Often there are shutters on the lower story and none above. Three-story instances of this are the Waln house, Number 254 South Second Street; the Blackwell house, Number 224 Pine Street; and the Wistar house, Fourth and Locust streets. Two and a half story instances are Cliveden, Hope Lodge, Vernon, Woodford, the Johnson house and Laurel Hill in the Northern Liberties, Fairmount Park.
Less common are three-story houses having shutters on the first and second stories and none on the third. Whitby Hall, the Morris house and the Wharton house, Number 336 Spruce Street, are examples. Rare are two and a half story houses having shutters on both the principal stories. Wyck, Cedar Grove in Harrowgate, Northern Liberties, and Wynnestay in Wynnefield, West Philadelphia, are good examples. Most two and a half story houses have [144] shutters on the first story and blinds on the second, as instanced by Upsala, Grumblethorpe, Loudoun, Glen Fern and the Perot-Morris house. The Powel house, Number 244 South Third Street, is a rare instance of shutters on all three stories, while the Evans house, Number 322 De Lancy Street, and Pen Rhyn in Bensalem Township, Bucks County, are rare instances of shutters on the first story and blinds on the second and third stories.

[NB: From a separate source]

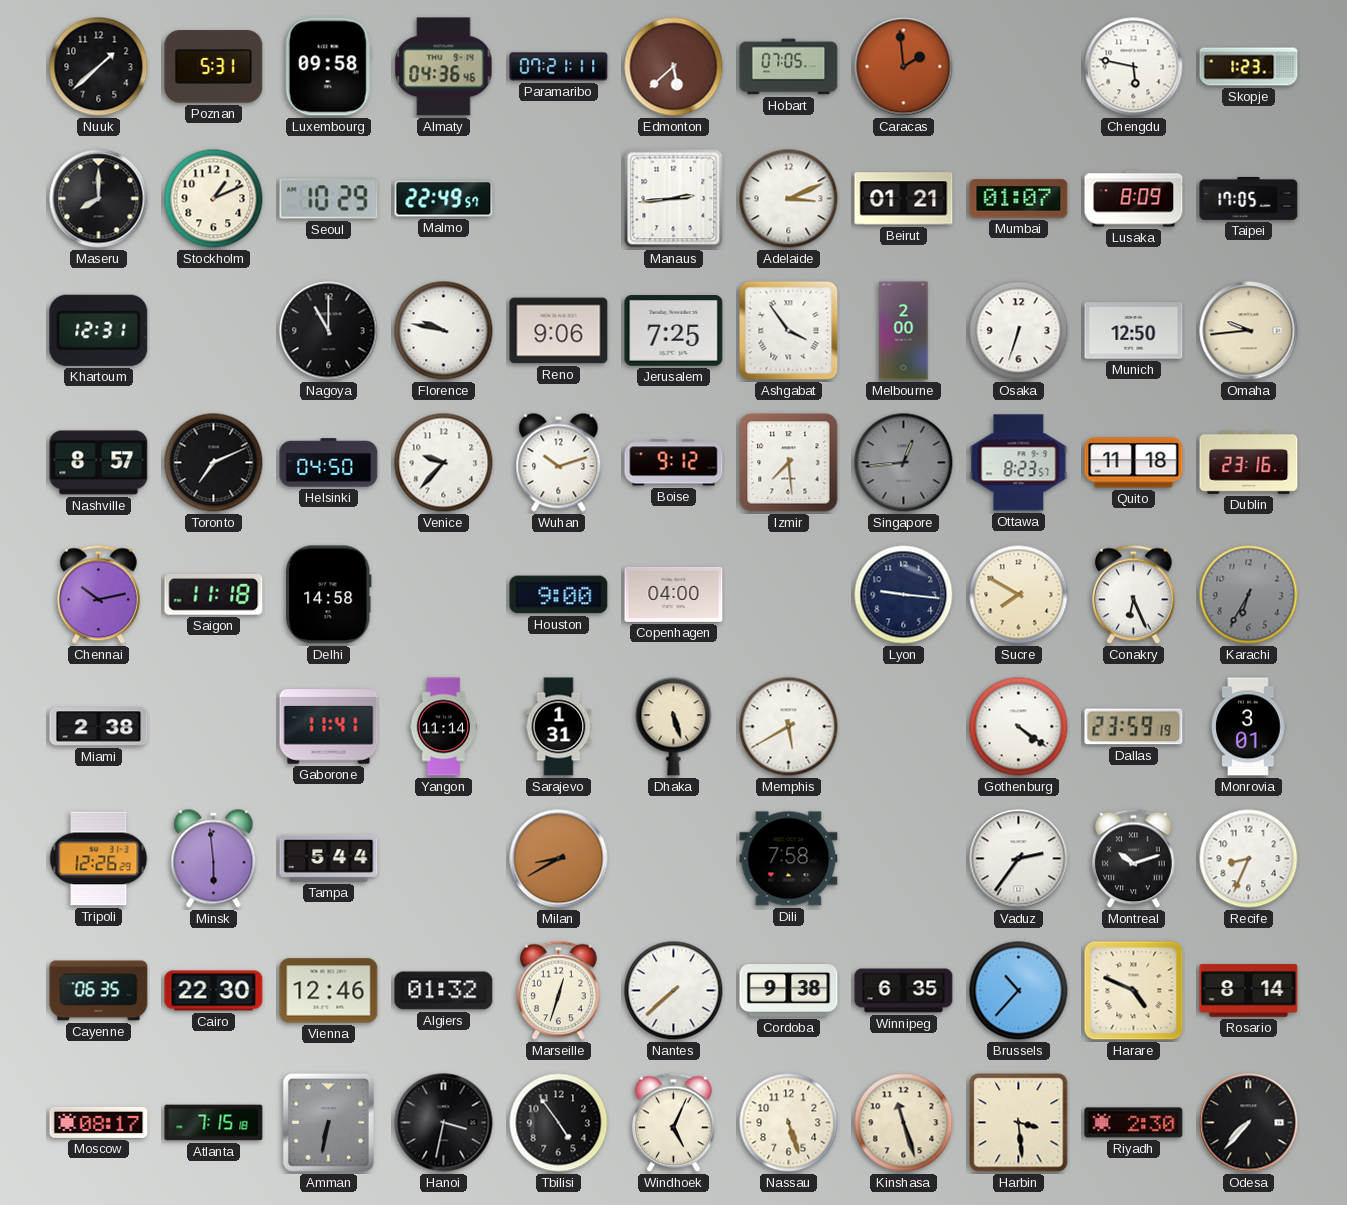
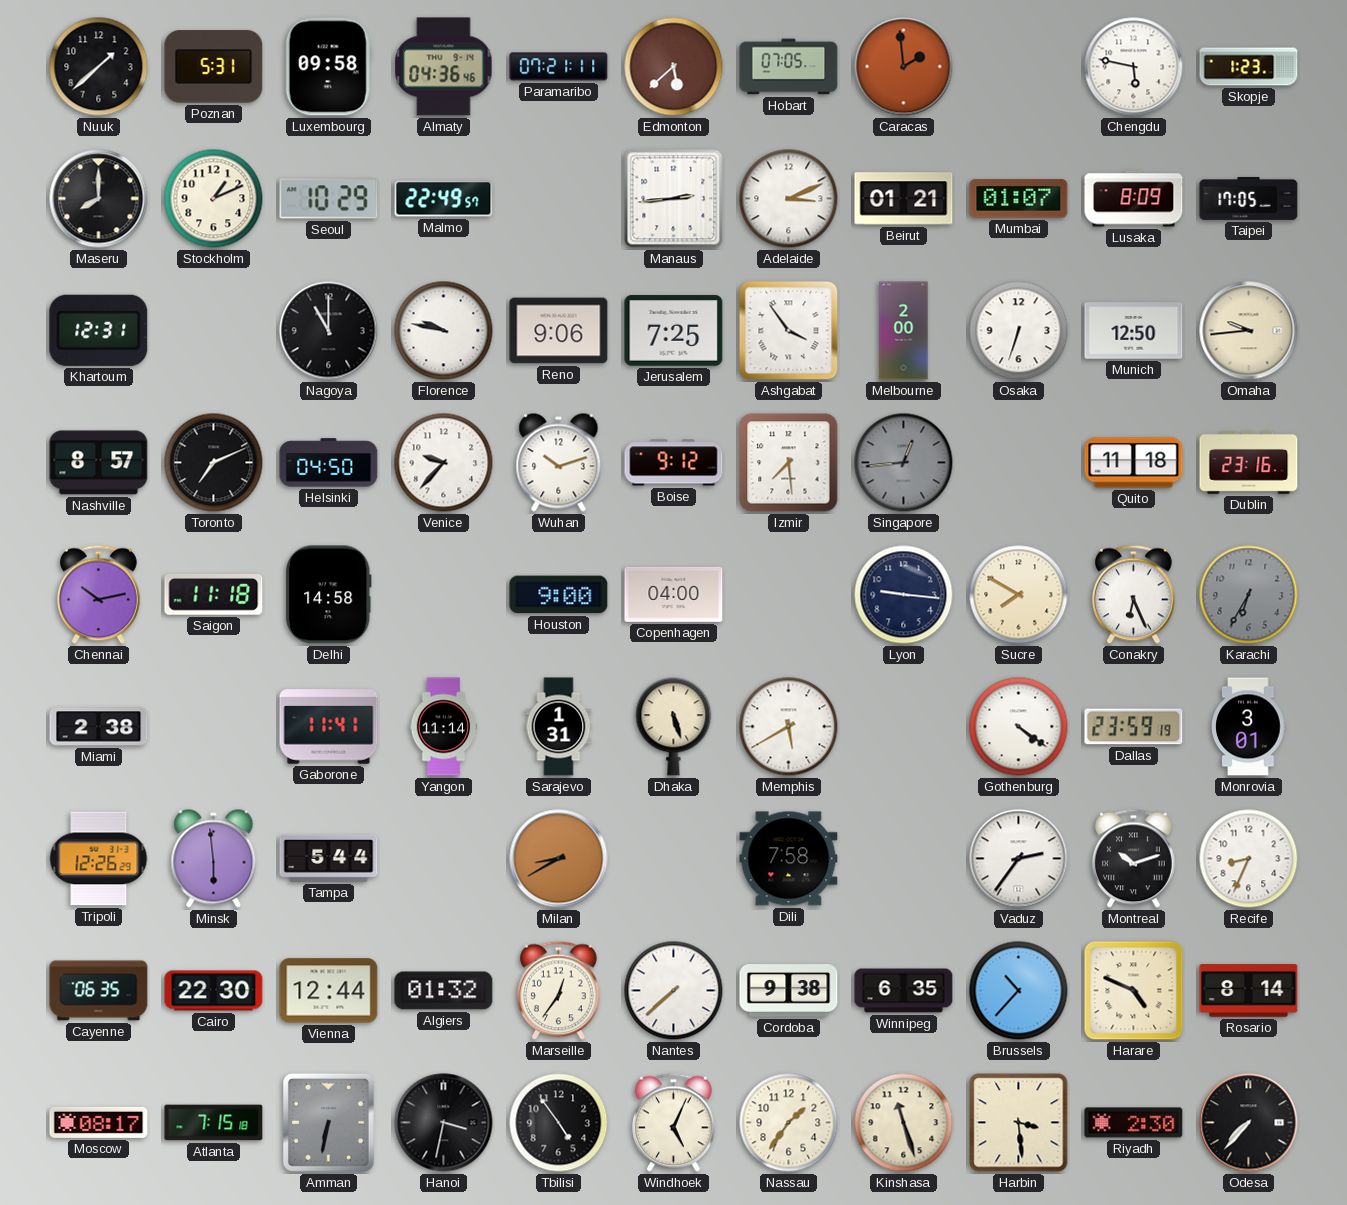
Ottawa: 8:23 -> none
Vienna: 12:46 -> 12:44
Marseille: 12:33 -> 12:36
Nassau: 5:27 -> 1:36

These outside shutters are of heavy construction like doors, the stiles and rails having mortise and tenon joints held together by dowel pins and the panels being molded and raised. Usually frieze and lock rails divide the shutter into three panels, the two lower ones being the same height and the upper one square. Accompanying illustrations show eighteen-paned windows having shutters arranged in this manner at Number 128 Race Street and in Combes Alley. At Cliveden the upper panel is not quite high enough to be square, and the same is true of the Morris house shutters, which are also notable for the fact that the lower panel is not quite so high as the middle one. Sometimes an opening of ornamental shape was cut through the top panel to admit a little light, as for instance the crescent in the shutters at Wynnestay, Wynnefield, West Philadelphia. On a relatively few houses the shutters had four panels, the most common arrangement being a small and a large panel in alternation from[145] the top downward. Such shutters were features of Loudoun, the Wistar house, Fourth and Locust streets; the Blackwell house, Number 224 Pine Street; the Powel house, Number 244 South Third Street; the Evans house, Number 322 Spruce Street; and the Wharton house, Number 336 Spruce Street. An accompanying illustration shows an unusual four-panel arrangement on the Witherill house, Number 130 North Front Street, the three upper almost square panels being of the same size and the lowest one being about twice as high as one of the small ones. Top, frieze and lock rails are usually the same width as the stiles, and the bottom rail is about double width. The meeting stiles and sometimes those on the opposite side have rabbeted joints, the latter fitting the jambs of the window frame.